More than 400 board members at the Corporate Board Member and NYSE Euronext’s Annual Boardroom Summit took a survey about what was best and worst about the Dodd-Frank law, and the whistleblower program drew the harshest reaction. The new program, which Corruption Currents recently reported was netting at least one FCPA tip a day, provides up to 30% of the recovered assets to a person who provides information to regulators that results in a penalty of more than $1 million.
The survey asked whether mandatory ’say on pay,’ proxy access, compensation clawback, whistleblowers or “none of the above” was either the best or worst of Dodd-Frank. Almost three-fifths–59%–chose “none of the above,” as the provision most likely to improve governance; no other choice even reached 20%. Two-thirds, or 67%, of respondents said the whistleblower section was the most detrimental provision of the entire financial regulation law.
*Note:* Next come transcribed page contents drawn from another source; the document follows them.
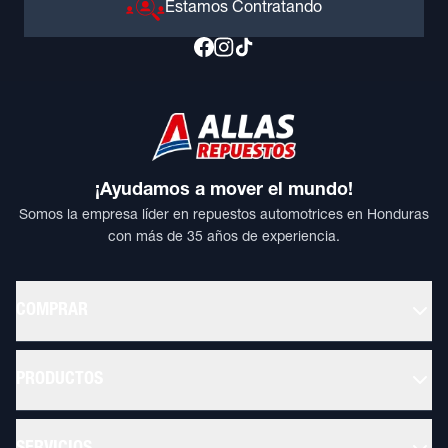
Estamos Contratando
¡Ayudamos a mover el mundo!
Somos la empresa líder en repuestos automotrices en Honduras
con más de 35 años de experiencia.
COMPRAR
PRODUCTOS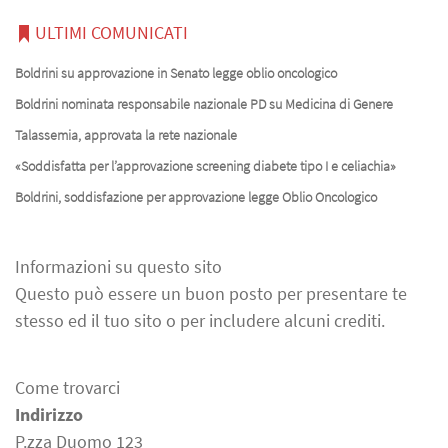
ULTIMI COMUNICATI
Boldrini su approvazione in Senato legge oblio oncologico
Boldrini nominata responsabile nazionale PD su Medicina di Genere
Talassemia, approvata la rete nazionale
«Soddisfatta per l’approvazione screening diabete tipo I e celiachia»
Boldrini, soddisfazione per approvazione legge Oblio Oncologico
Informazioni su questo sito
Questo può essere un buon posto per presentare te
stesso ed il tuo sito o per includere alcuni crediti.
Come trovarci
Indirizzo
P.zza Duomo 123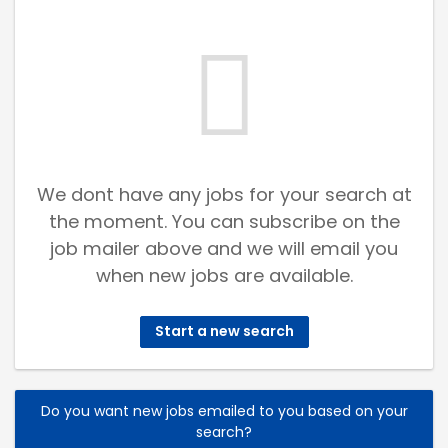
We dont have any jobs for your search at
the moment. You can subscribe on the
job mailer above and we will email you
when new jobs are available.
Start a new search
Do you want new jobs emailed to you based on your
search?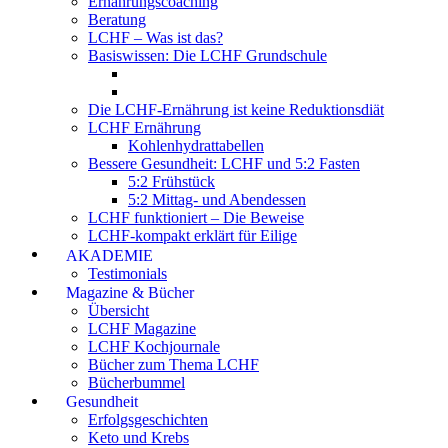
Ernährungscoaching
Beratung
LCHF – Was ist das?
Basiswissen: Die LCHF Grundschule
Die LCHF-Ernährung ist keine Reduktionsdiät
LCHF Ernährung
Kohlenhydrattabellen
Bessere Gesundheit: LCHF und 5:2 Fasten
5:2 Frühstück
5:2 Mittag- und Abendessen
LCHF funktioniert – Die Beweise
LCHF-kompakt erklärt für Eilige
AKADEMIE
Testimonials
Magazine & Bücher
Übersicht
LCHF Magazine
LCHF Kochjournale
Bücher zum Thema LCHF
Bücherbummel
Gesundheit
Erfolgsgeschichten
Keto und Krebs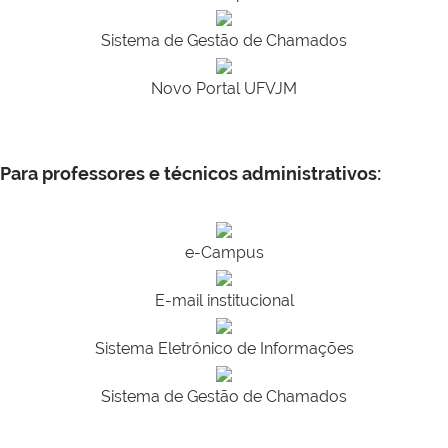
Sistema de Gestão de Chamados
Novo Portal UFVJM
Para professores e técnicos administrativos:
e-Campus
E-mail institucional
Sistema Eletrônico de Informações
Sistema de Gestão de Chamados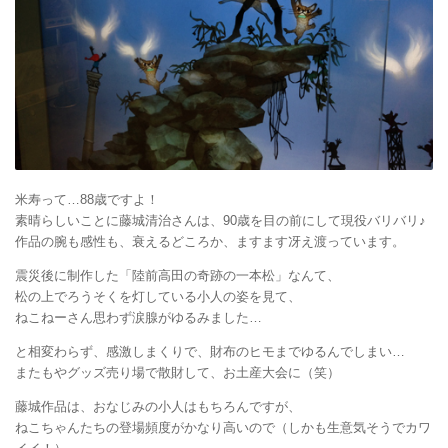
米寿って…88歳ですよ！
素晴らしいことに藤城清治さんは、90歳を目の前にして現役バリバリ♪
作品の腕も感性も、衰えるどころか、ますます冴え渡っています。
震災後に制作した「陸前高田の奇跡の一本松」なんて、
松の上でろうそくを灯している小人の姿を見て、
ねこねーさん思わず涙腺がゆるみました…
と相変わらず、感激しまくりで、財布のヒモまでゆるんでしまい…
またもやグッズ売り場で散財して、お土産大会に（笑）
藤城作品は、おなじみの小人はもちろんですが、
ねこちゃんたちの登場頻度がかなり高いので（しかも生意気そうでカワ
Huge windfalls from big penalties could result in false positives as employees may overplay small issues, said Robert Daines, a professor at Stanford Law School who co-directs the Arthur and Toni Rembe Rock Center for Corporate Governance. He said the Corporate Board Member survey reflected that boards don’t like the large costs and reputational damage that come from sometimes difficult and irascible employees.